Abstract
Objectives
The purpose of this study was to assess coinfection rates of coronavirus disease 2019 (COVID‐19) with other respiratory infections on presentation.
Methods
This is a retrospective analysis of data from a 2 hospital academic medical centers and 2 urgent care centers during the initial 2 weeks of testing for severe acute respiratory syndrome coronavirus 2 (SARS‐CoV‐2), March 10, 2020 to March 23, 2020. Testing was targeted toward high‐risk patients following US Centers for Disease Control and Prevention guidelines. Demographics include age group and sex. Laboratory test results included SARS‐CoV‐2, rapid influenza A/B, and upper respiratory pathogen nucleic acid detection. Patient demographics and coinfections are presented overall and by test results with descriptive statistics.
Results
Complete laboratory results from the first 2 weeks of testing were available for 471 emergency department patients and 117 urgent care center patients who were tested for SARS‐CoV. A total of 51 (8.7%) patients tested positive for COVID‐19 with only 1 of these patients also testing positive for another respiratory infection. One of the patients positive for COVID‐19 also tested positive for influenza A. Among the 537 patients who were screened and tested negative for COVID‐19, there were 33 (6.1%) patients who tested positive in the upper respiratory pathogen nucleic acid detection test.
Conclusion
In our study investigating coinfections among 51 patients testing positive for COVID‐19, 1 patient also tested positive for influenza A. Although we found limited coinfections in our emergency department and urgent care center patient populations, further research is needed to assess potential coinfection in patients with COVID‐19.

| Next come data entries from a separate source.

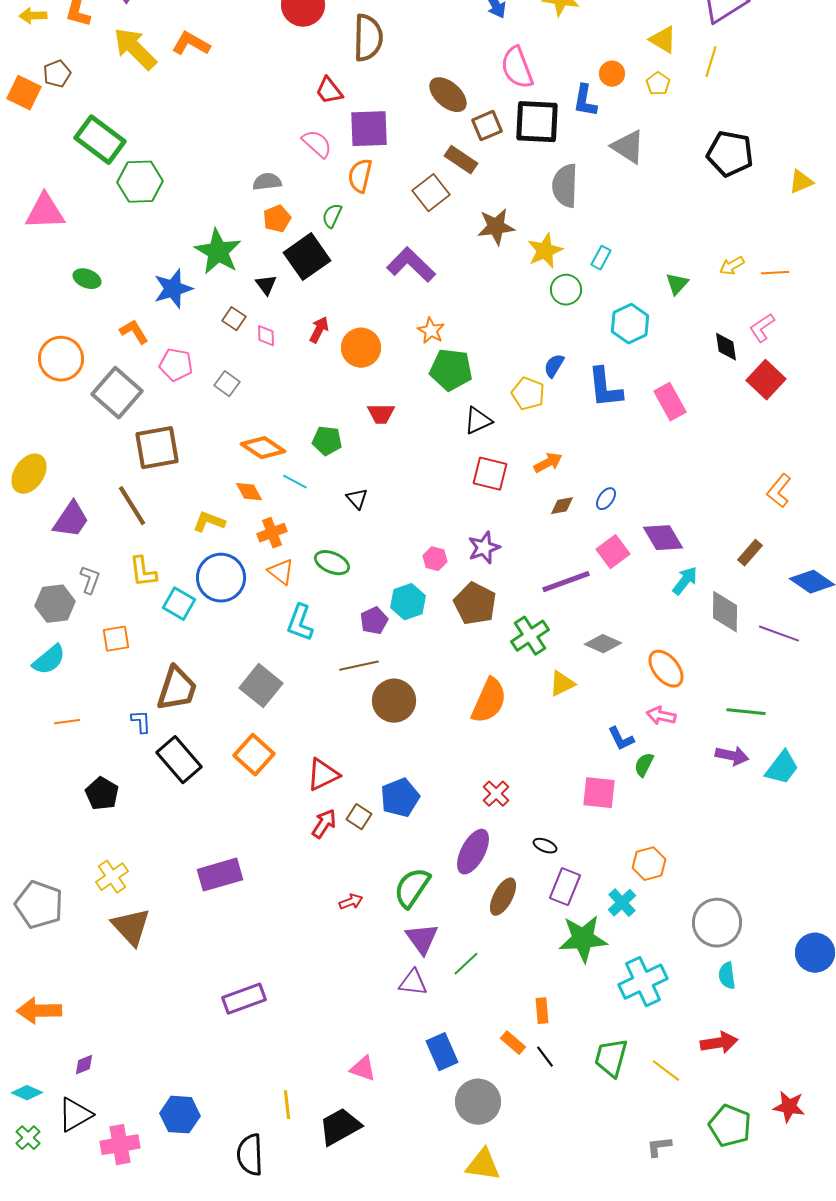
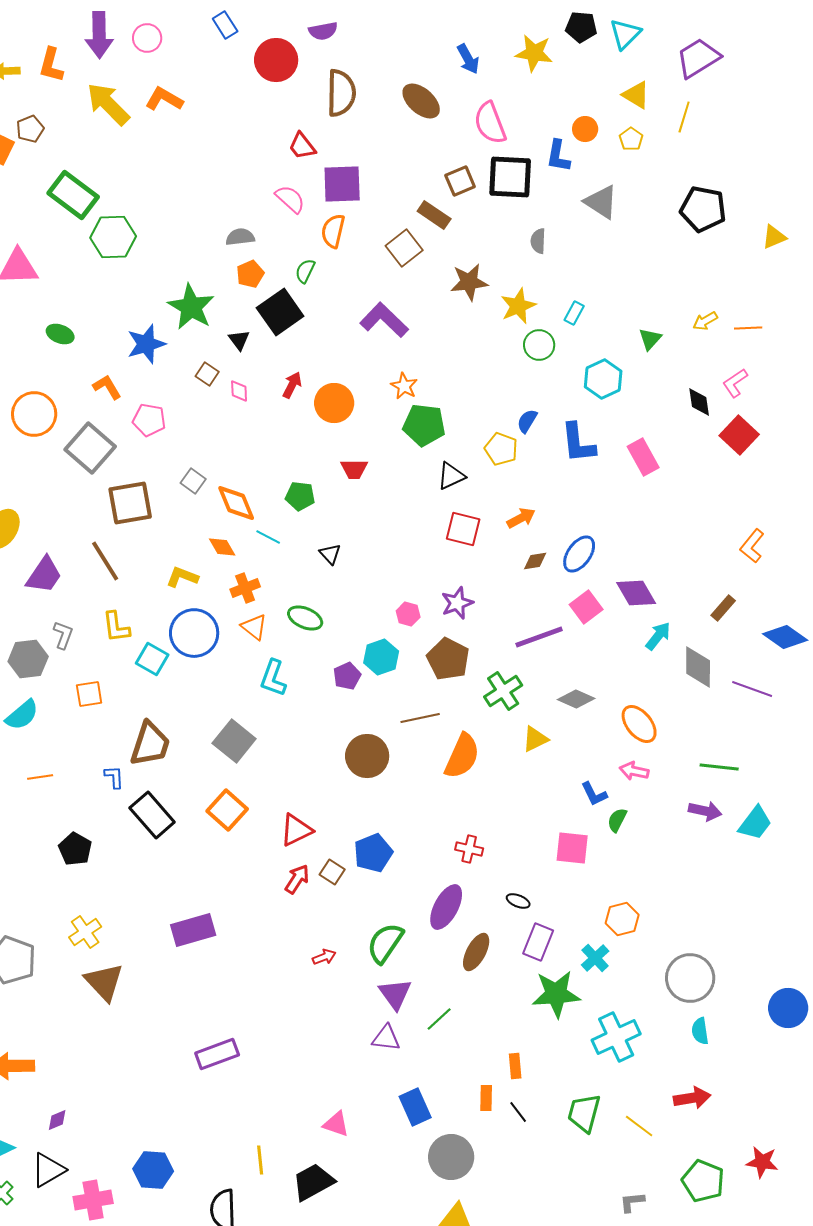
brown ellipse: (448, 95) -> (421, 101), moved
gray semicircle: (565, 186) -> (538, 241), size x0.6
gray square: (227, 384) -> (193, 481), moved
orange diamond: (263, 448) -> (236, 503), turned 33
blue ellipse: (606, 499) -> (579, 554), size x1.6
brown line: (359, 666) -> (420, 718), moved
red cross: (496, 794) -> (469, 849), turned -32
orange rectangle: (513, 1043) -> (486, 1098), turned 50

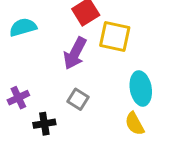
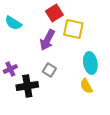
cyan semicircle: (23, 27) -> (13, 23), turned -132
black cross: (44, 124) -> (27, 86), size x1.5

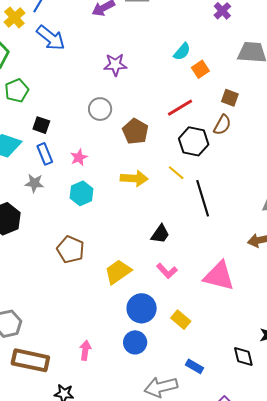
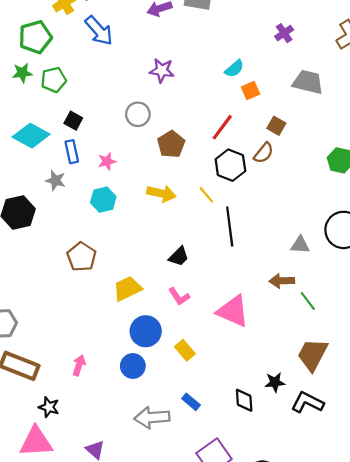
red line: (180, 108) -> (222, 127), turned -32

Keywords: coinfection, COVID‐19, emergency department, epidemic, pandemic, virus
1. INTRODUCTION
On March 10, 2020, the World Health Organization declared a global pandemic due to widespread infection with novel coronavirus COVID‐19 (coronavirus disease 2019) caused by severe acute respiratory syndrome coronavirus 2 (SARS‐CoV‐2). Initial testing protocols from the US Centers for Disease Control and Prevention (CDC) for COVID‐19 for detection in patients with possible infection recommend that samples also should be first sent for influenza viruses along with respiratory panels for detection of parainfluenza virus, adenovirus, human rhinovirus, respiratory syncytial virus, Bordetella pertussis, Chlamydia pneumoniae, and Mycoplasma pneumoniae. 1
The problem with testing for coinfections in suspected COVID‐19 patients is that the presence of a positive upper respiratory pathogen nucleic acid detection (RPNA) test for viruses other than SARS‐CoV‐2 may suggest to the clinicians alternate explanations for the patients’ symptoms. The CDC continues to strongly encourage to test for other causes of respiratory illness. 1 Therefore, a positive RPNA test could potentially lead to failure to test for COVID‐19, thereby increasing exposure risks if a patient has a coinfection.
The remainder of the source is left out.